After hearing from members of the public Thursday who were mostly opposed to proposed raises, the commission decided to do more work on the plan rather than implementing it in time for the new fiscal year that starts July 1.
“This calls for some heavy deliberation and thinking,” said Commission Chairwoman Karolyn Lundkvist. “After listening to everything everyone said, we really need to think about it.”
But Commissioner Brian De Lima said adjustments are needed.
“We’re on an island where a lot of citizens do struggle to make ends meet. … Those concerns are not lost on me,” De Lima said. “I do appreciate the struggles many of our families have. … (but) this is not going to take away significant resources that are being used to meet our county’s needs.”
Commission Vice Chairwoman Pudding Lassiter agreed. Lassiter was one of three members of a subcommittee that brought forward the recommendations.
“The public has to recognize that these are the people who are the leaders,” Lassiter said. “If we don’t take care of the people who take care of us, then we’re lost.”
The committee’s recommendations included a $22,000 raise for the mayor, to an annual salary of $131,154. Mayor Billy Kenoi has said he doesn’t want a raise, and if it is given to him, he’ll give it to Hawaii Island’s United Way.
Kenoi told West Hawaii Today on Wednesday that he wouldn’t oppose raises for his “hard-working” department heads, but he didn’t want one himself.
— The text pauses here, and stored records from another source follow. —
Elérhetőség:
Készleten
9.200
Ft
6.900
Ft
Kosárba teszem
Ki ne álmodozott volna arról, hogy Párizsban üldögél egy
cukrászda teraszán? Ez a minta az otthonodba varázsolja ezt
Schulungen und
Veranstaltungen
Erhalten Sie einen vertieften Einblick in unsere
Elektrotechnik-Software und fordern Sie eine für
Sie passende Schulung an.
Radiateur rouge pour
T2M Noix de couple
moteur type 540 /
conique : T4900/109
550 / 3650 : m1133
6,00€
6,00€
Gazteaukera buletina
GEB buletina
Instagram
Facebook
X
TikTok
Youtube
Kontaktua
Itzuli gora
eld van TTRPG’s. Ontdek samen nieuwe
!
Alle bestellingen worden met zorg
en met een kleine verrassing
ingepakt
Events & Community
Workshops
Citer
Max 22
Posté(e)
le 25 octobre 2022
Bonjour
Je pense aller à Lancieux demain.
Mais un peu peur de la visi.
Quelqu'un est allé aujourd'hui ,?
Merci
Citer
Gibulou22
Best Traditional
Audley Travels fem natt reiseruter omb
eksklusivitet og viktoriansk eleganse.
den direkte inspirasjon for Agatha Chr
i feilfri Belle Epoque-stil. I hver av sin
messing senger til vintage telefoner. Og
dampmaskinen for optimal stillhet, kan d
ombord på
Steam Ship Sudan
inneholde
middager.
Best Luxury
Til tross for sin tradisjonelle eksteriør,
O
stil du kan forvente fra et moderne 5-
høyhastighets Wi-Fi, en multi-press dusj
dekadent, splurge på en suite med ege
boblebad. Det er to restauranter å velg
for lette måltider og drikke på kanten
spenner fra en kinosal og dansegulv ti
Finance Director Nancy Crawford sent the commission a letter, saying the county’s budget is too tight this year to afford raises.
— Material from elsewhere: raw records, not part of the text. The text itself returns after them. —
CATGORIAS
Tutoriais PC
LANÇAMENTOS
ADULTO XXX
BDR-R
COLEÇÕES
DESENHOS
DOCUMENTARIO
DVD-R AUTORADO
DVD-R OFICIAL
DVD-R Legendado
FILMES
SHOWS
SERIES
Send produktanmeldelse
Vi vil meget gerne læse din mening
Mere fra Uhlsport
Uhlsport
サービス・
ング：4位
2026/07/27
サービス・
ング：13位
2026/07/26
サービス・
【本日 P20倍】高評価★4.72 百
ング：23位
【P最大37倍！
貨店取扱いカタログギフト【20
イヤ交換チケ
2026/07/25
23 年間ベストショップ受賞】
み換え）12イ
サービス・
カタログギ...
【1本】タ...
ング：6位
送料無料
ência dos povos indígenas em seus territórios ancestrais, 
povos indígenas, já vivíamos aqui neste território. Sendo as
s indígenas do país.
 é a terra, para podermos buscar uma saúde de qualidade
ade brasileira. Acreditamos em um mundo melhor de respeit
The raises would cost a total of $224,646 annually, not including benefits. The recommendations are based on what other jurisdictions pay and what the highest subordinate salaries are on the premise that workers shouldn’t make more than their bosses.
The commission plans meetings in June and July to finalize a salary plan.
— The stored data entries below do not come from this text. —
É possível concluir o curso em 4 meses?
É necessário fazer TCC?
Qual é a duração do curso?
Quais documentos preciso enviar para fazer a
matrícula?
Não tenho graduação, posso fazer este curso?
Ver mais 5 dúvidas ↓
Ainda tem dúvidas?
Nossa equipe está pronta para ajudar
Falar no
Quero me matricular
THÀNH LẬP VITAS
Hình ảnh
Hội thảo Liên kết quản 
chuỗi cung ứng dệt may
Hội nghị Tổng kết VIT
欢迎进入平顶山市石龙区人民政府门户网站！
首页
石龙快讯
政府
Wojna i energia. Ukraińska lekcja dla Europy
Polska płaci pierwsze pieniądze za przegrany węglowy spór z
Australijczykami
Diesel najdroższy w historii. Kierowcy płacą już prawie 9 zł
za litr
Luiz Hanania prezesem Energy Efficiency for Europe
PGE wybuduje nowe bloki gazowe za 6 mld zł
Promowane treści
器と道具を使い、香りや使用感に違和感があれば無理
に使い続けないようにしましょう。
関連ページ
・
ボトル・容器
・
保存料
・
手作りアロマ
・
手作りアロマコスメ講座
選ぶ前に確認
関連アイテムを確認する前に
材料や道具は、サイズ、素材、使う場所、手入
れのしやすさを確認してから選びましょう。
Gertrude Pauline of Hilo noted that the minimum wage hasn’t been raised in years, and people have to work two or three jobs just to make ends meet.
“The state always says it doesn’t have money, the county always says it doesn’t have money. But there’s money for raises? It doesn’t make sense,” said Pauline. “You’re taking from the seniors, you’re taking from the poor, you’re taking from the less fortunate. You’re taking from the struggling taxpayers.”
“What in the Sam Hill are government officials trying to do? Foment civil unrest?” added John Callahan.
But a member of the Fire Commission and a former member of the Police Commission urged the Salary Commission to look more closely at increasing salaries for the fire chief and police chief.
The commission isn’t recommending changes to salaries for the fire chief, who currently makes $114,768, or the deputy fire chief, who makes $109,296, on the theory that they make more than their highest paid subordinate, who is paid $100,044.
But Fire Commissioner Toby Taniguchi of Waimea said the subordinate’s salary is misleading, because first responders typically rack up a lot of overtime, in addition to incentive pay.
The average salary for a firefighter is closer to $120,000 a year, Taniguchi said.
“We will be hard-pressed to find individuals willing to take on more responsibility … with less pay,” Taniguchi said.
The fire chief’s salary was raised in January 2012. Other top officials haven’t had raises since the step increases were discontinued in 2009.
The Salary Commission is recommending a $12,567 raise for the chief of police, raising his salary to $127,335, and a $14,802 raise for the deputy police chief, to $124,098. The highest subordinate salary is $123,624.